Non profit

Un calcio alle speculazioni

Cosa insegna ai media la sciagura calcistica in Angola?

di Joshua Massarenti

«Tra la Coppa d’Africa delle Nazioni (Can) in programma all’inizio dell’anno in Angola e soprattutto la Coppa del Mondo prevista a giugno-luglio in Sudafrica, la prima organizzata sul continente, all’Africa si presenta l’opportunità di ripulire la propria immagine e lanciarsi in una dinamica positiva». Queste quattro righe tratte da un lancio dell’Agence France Presse pubblicato il 3 gennaio scorso sembrano già preistoria.

Tra cinque anni, nessuno o quasi ricorderà che l’Angola e il Mali hanno offerto nella partita inaugurale della Can 2010 una delle partite più memorabili e spettacolari della storia del calcio africano (padroni di casa raggiunti al 94° minuto dopo aver condotto 4-0 fino al 27° del secondo tempo). Molti, se non tutti conserveranno l’immagine del centravanti togolese e stella del Manchester City, Emmanuel Adebayor, in lacrime e sotto shock dopo l’assalto armato al pullman che trasportava verso l’Angola la nazionale del Togo. Un agguato mortale rivendicato da un gruppo ribelle – le Forze di liberazione dello Stato di Cabinda-Posizione militare (Flec-Pm) –balzata agli onori della cronaca internazionale dopo aver giustificato il massacro di due membri della delegazione togolese (autista e vice-allenatore) con una lotta di liberazione di una regione, Cabinda, di cui si sa poco o nulla.
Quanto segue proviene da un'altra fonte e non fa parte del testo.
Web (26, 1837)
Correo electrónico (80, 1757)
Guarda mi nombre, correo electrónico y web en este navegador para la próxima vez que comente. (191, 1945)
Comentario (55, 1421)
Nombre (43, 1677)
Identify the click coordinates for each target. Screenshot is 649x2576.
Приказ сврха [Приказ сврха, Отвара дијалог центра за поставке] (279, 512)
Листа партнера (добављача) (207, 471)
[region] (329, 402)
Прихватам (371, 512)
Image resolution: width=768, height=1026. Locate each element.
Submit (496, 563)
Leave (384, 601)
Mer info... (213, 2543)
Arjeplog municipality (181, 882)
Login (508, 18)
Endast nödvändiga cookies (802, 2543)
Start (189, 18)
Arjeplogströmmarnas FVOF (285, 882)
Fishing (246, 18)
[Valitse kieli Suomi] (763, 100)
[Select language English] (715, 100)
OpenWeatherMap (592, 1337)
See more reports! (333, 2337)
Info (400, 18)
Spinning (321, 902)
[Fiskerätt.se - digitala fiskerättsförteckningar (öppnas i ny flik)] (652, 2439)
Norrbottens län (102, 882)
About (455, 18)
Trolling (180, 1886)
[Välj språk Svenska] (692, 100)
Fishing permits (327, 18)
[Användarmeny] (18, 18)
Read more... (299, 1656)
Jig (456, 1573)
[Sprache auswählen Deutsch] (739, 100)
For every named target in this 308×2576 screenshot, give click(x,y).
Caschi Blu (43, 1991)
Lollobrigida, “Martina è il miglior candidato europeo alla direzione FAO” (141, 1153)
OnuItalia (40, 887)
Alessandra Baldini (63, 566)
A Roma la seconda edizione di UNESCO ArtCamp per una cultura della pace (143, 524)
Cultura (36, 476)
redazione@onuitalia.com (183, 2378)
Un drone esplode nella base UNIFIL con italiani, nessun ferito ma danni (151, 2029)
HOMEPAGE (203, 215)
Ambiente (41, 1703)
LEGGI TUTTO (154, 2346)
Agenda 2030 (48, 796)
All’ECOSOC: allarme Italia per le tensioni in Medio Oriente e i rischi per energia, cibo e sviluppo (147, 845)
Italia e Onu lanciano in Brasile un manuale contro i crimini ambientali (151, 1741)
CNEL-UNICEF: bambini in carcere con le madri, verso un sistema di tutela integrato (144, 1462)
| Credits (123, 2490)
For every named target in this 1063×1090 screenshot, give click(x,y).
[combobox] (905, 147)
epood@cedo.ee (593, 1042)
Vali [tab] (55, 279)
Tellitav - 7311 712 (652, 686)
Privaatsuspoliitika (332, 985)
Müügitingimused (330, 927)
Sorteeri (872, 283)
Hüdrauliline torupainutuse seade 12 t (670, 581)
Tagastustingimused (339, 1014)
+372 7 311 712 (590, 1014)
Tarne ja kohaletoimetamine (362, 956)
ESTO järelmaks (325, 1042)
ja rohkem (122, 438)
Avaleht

Afro-ottimisti e afro-pessimisti

Lasciando agli specialisti il compito di offrirci un quadro più chiaro sull’enclave angolana, preferiamo attirare l’attenzione sulla polemica esplosa nelle ultime ore riguardo l’immagine dell’Africa. Per gli afro-pessimisti, la tragedia angolana (o togolese, a seconda dei punti di vista) è soltanto l’ultimo, ennesimo episodio di violenza selvaggia che contamina il continente africano. Nemmeno il calcio verrebbe risparmiato da conflitti armati che nel 2009 hanno destabilizzato numerosi paesi (Guinea-Conakry e Madagascar per citare le crisi più importanti). Di fronte alle prime speculazioni sul possibile ripetersi di episodi di violenza simili in Sudafrica, il presidente della Federazione internazionale di calcio, Sepp Blatter, ha ribadito a chiare lettere «la sua fiducia nell’Africa», lasciando intendere che il Sudafrica non è l’Angola e che il paese sarà in grado di garantire la sicurezza di calciatori e supporter durante la Coppa del mondo. Gli afro-ottimisti ringraziano, convinti (a giusto titolo) che l’Africa di oggi non è più quella degli anni ’90, sprofondata assieme al crollo del Muro di Berlino in un vortice di guerre e instabilità politica.

Narrare il continente con lucidità

Purtroppo, ogni qualvolta l’Africa balza agli onori della cronaca per un fatto di sangue o per una vicenda positiva (vedi il boom economico dell’ultimo decennio), sembra che tra afro-pessimisti e afro-ottimisti non ci sia via di mezzo. Anche tra gli africani stessi. Tra l’odio e l’amore, il bene e il male, la ragione non ha scampo. Un esempio?

Domanda: esiste un altro modo di raccontare il continente africano? Al pari dell’Unione Europea, la (ri)costruzione del continente africano è una strada lunga e impervia, con alti e bassi, eventi drammatici e evoluzioni positive. Ai media incombe la responsabilità – l’unica – di narrare l’Africa con onestà e lucidità, armati di passione ragionevole.